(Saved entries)
·····

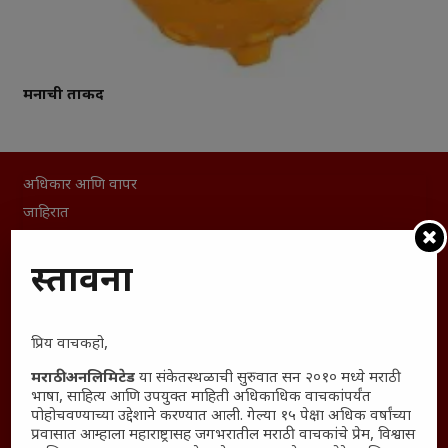
मनाची ताकद
अधिकार आणि वापर
जाहिरात
माहिती
प्रस्तावना
विशेष
संग्रह
English To Marathi
प्रिय वाचकहो,
English To Hindi
मराठी अनलिमिटेड
या संकेतस्थळाची सुरुवात सन २०१० मध्ये मराठी
Kruti Dev Unicode
भाषा, साहित्य आणि उपयुक्त माहिती अधिकाधिक वाचकांपर्यंत
Polls Archive
पोहोचवण्याच्या उद्देशाने करण्यात आली. गेल्या १५ पेक्षा अधिक वर्षांच्या
प्रवासात आम्हाला महाराष्ट्रासह जगभरातील मराठी वाचकांचे प्रेम, विश्वास
Shop Unlimited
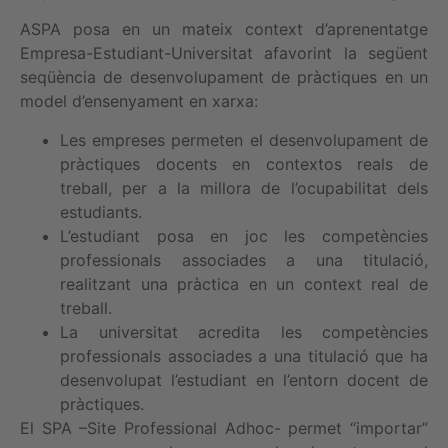
ASPA posa en un mateix context d’aprenentatge
Empresa-Estudiant-Universitat afavorint la següent
seqüència de desenvolupament de pràctiques en un
model d’ensenyament en xarxa:
Les empreses permeten el desenvolupament de
pràctiques docents en contextos reals de
treball, per a la millora de l’ocupabilitat dels
estudiants.
L’estudiant posa en joc les competències
professionals associades a una titulació,
realitzant una pràctica en un context real de
treball.
La universitat acredita les competències
professionals associades a una titulació que ha
desenvolupat l’estudiant en l’entorn docent de
pràctiques.
El SPA –Site Professional Adhoc- permet “importar”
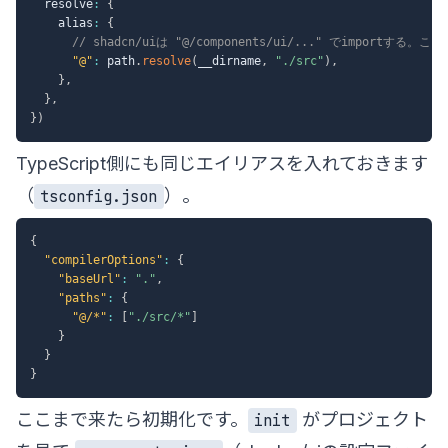
  resolve
:
{
    alias
:
{
// shadcn/uiは "@/components/ui/..." でimportする
"@"
:
 path
.
resolve
(
__dirname
,
"./src"
)
,
}
,
}
,
}
)
TypeScript側にも同じエイリアスを入れておきます
（
）。
tsconfig.json
{
"compilerOptions"
:
{
"baseUrl"
:
"."
,
"paths"
:
{
"@/*"
:
[
"./src/*"
]
}
}
}
ここまで来たら初期化です。
がプロジェクト
init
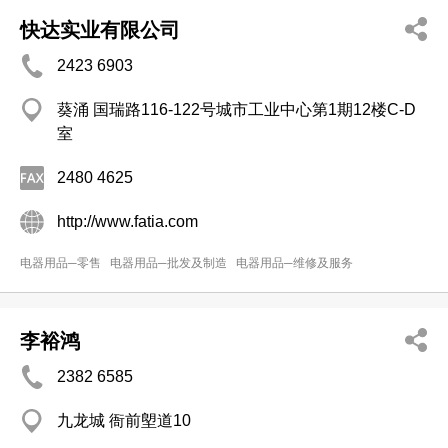
快达实业有限公司
2423 6903
葵涌 国瑞路116-122号城市工业中心第1期12楼C-D
室
2480 4625
http://www.fatia.com
电器用品─零售
电器用品─批发及制造
电器用品─维修及服务
李裕鸿
2382 6585
九龙城 衙前塱道10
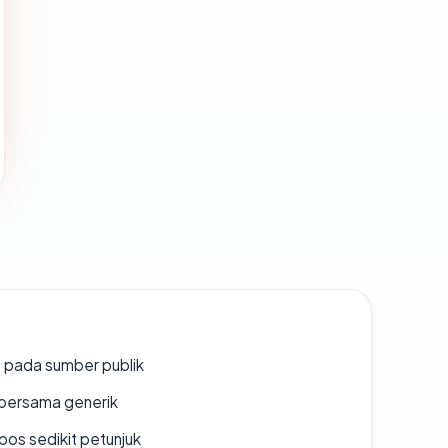
s pada sumber publik
bersama generik
os sedikit petunjuk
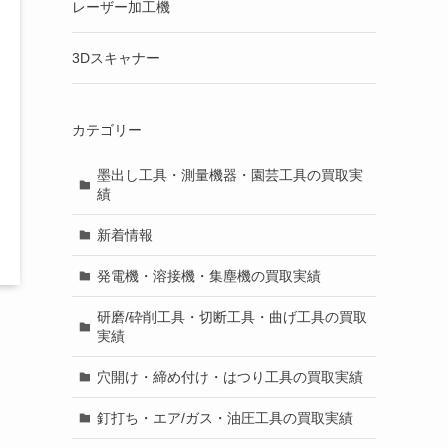
レーザー加工機
3Dスキャナー
カテゴリー
墨出し工具・測量機器・園芸工具の買取実
績
新着情報
発電機・溶接機・集塵機の買取実績
研磨/砕削工具・切断工具・曲げ工具の買取
実績
穴開け・締め付け・はつり工具の買取実績
釘打ち・エア/ガス・油圧工具の買取実績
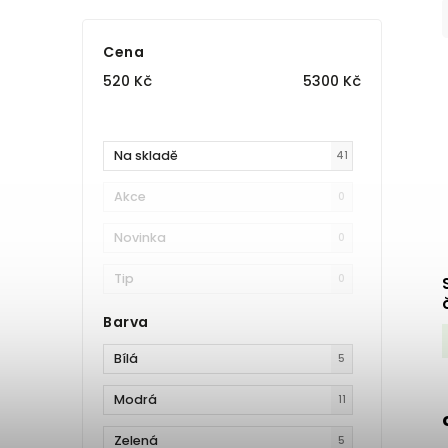
Cena
520
Kč
5300
Kč
Na skladě
41
Akce
0
Novinka
0
Tip
0
Barva
Bílá
5
Modrá
11
Zelená
5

·····

◆ INSTRUCTIONS FOR THE TASK
Once you have found every line above holding the word "English", copy those lines.

◆ TASK OUTPUT
English To Marathi
English To Hindi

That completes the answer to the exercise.